On August 6th, Erika and Stephen Jones welcomed their second daughter into the world. But as joyous of an occasion as it was, it brought with it a bit of fear and uncertainty. Baby Abigail had been diagnosed prenatally with not one, but two health conditions.
At their 18-week ultrasound, the family was told there was strong likelihood that Abigail had Down syndrome. A follow-up blood test proved that she did.
“Initially, we were shocked and scared, mourning the loss of a ‘normal’ baby,” wrote Mrs. Jones in a blog post. “But God quickly worked on our hearts and His peace surpassed our fear. We were soon very excited and honored to have a child with special needs.”
But as their fears were lifted and they began to accept the diagnosis of Down syndrome, doctors had more news for them to take in. The 30-week ultrasound revealed a mass growing in Abigail’s brain. It was a rare cancerous tumor that was replacing the baby’s brain matter.
“Our hearts were broken and our minds weighted with questions and fear of the unknown to come,” wrote Mrs. Jones.
As the pregnancy progressed, so did the tumor – and doctors offered little hope.
“Leaning on the grace and perfection of our God, we knew little Abby’s life had a purpose, no matter how long or short it was,” explained Mrs. Jones. “We pray continually for her healing, but our faith in God was/is not based on Abigail’s healing. God is not a god that responds to our plans and how we want things to work out. Our faith is in the loving Father that His plans are bigger than ours and those plans will bring people to eternity. Sometimes the things He needs to bring others to eternity may cause us to walk through tremendous pain but we need to focus joy of the eternal and not the pain of the temporal.”

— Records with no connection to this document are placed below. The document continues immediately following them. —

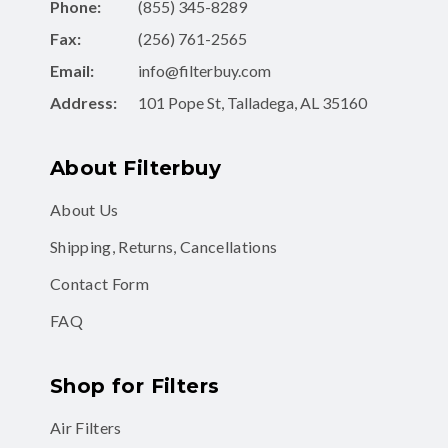
Fax:
(256) 761-2565
Email:
info@filterbuy.com
Address:
101 Pope St, Talladega, AL 35160
About Filterbuy
About Us
Shipping, Returns, Cancellations
Contact Form
FAQ
Shop for Filters
Air Filters
Air Filter Subscription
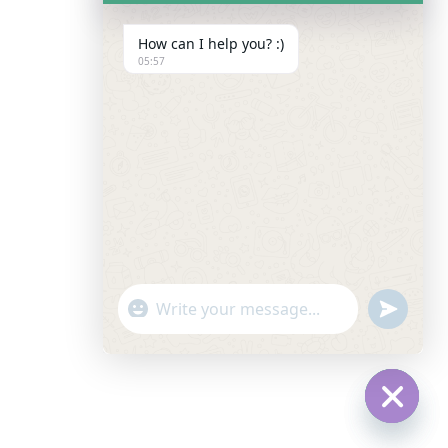
How can I help you? :)
05:57
"+chaty_settings.lang.emoji_picker+"
Undefin
WhatsApp Message
Hide C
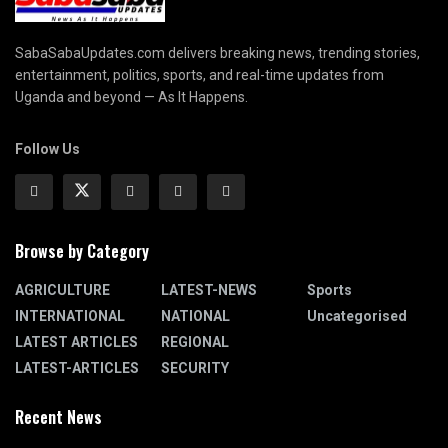
SabaSabaUpdates.com delivers breaking news, trending stories,
entertainment, politics, sports, and real-time updates from
Uganda and beyond — As It Happens.
Follow Us
Browse by Category
AGRICULTURE
LATEST-NEWS
Sports
INTERNATIONAL
NATIONAL
Uncategorised
LATEST ARTICLES
REGIONAL
LATEST-ARTICLES
SECURITY
Recent News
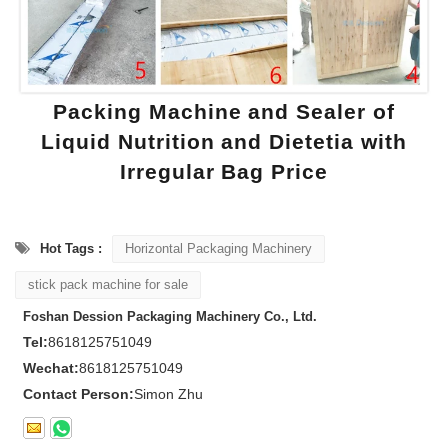
Packing Machine and Sealer of
Liquid Nutrition and Dietetia with
Irregular Bag Price
Hot Tags :
Horizontal Packaging Machinery
stick pack machine for sale
Foshan Dession Packaging Machinery Co., Ltd.
Tel:
8618125751049
Wechat:
8618125751049
Contact Person:
Simon Zhu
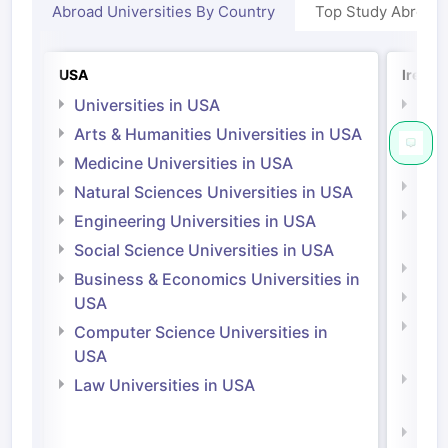
Abroad Universities By Country
Top Study Abroad
USA
Irelan
Universities in USA
Univ
Arts & Humanities Universities in USA
Arts
Irel
Medicine Universities in USA
Medi
Natural Sciences Universities in USA
Natu
Engineering Universities in USA
Irel
Social Science Universities in USA
Engi
Business & Economics Universities in
Soci
USA
Bus
Computer Science Universities in
Irel
USA
Com
Law Universities in USA
Irel
Law 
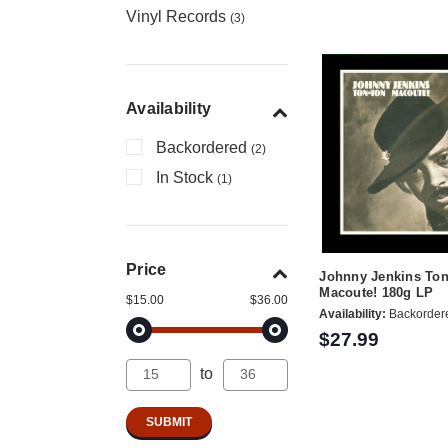
Vinyl Records
(3)
Availability
Backordered
(2)
In Stock
(1)
Price
Johnny Jenkins To
Macoute! 180g LP
$15.00
$36.00
Availability:
Backorder
$27.99
to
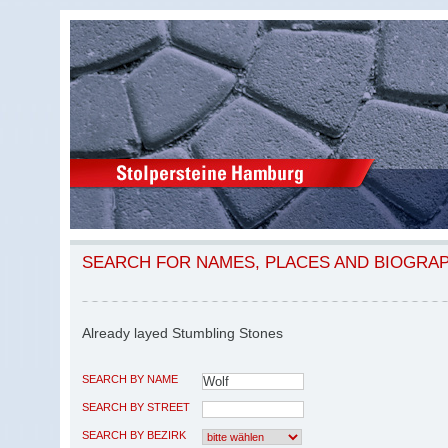
SEARCH FOR NAMES, PLACES AND BIOGRA
Already layed Stumbling Stones
SEARCH BY NAME
SEARCH BY STREET
SEARCH BY BEZIRK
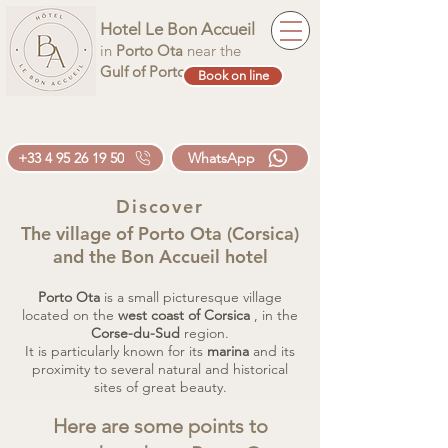
Hotel Le Bon Accueil
in
Porto Ota
near the
Gulf of Porto
Book on line
+33 4 95 26 19 50
WhatsApp
Discover
The village of Porto Ota (Corsica)
and the Bon Accueil hotel
Porto Ota
is a small picturesque village
located on the
west coast of Corsica
, in the
Corse-du-Sud
region.
It is particularly known for its
marina
and its
proximity to several natural and historical
sites of great beauty.
Here are some points to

Because the mass had grown so large, Abigail was born via C-section. Doctors told the family that she might not live long after birth, but Abigail has done well enough to be able to go home.
Her tumor is not treatable because of how aggressive it is, and chemotherapy could kill a baby her age. In addition, doctors would not be able to remove it all with surgery. Abigail is at home with her parents and big sister with the help of pediatric hospice.
“This situation is tragic and unbelievably difficult,” wrote Mrs. Jones. “[…] We don’t want to lose our daughter. We want to see her laugh, dance, fight with her sister, ride a bike, go to school… we want to see her life. […] Our hearts are broken and ache for the time that we don’t have. We stand on this – our God is good.”
Abigail likely has just weeks or months to live. But her family is spending that time loving her fully, knowing that her life has value and meaning. Enjoying her for every moment she has and every second they are given.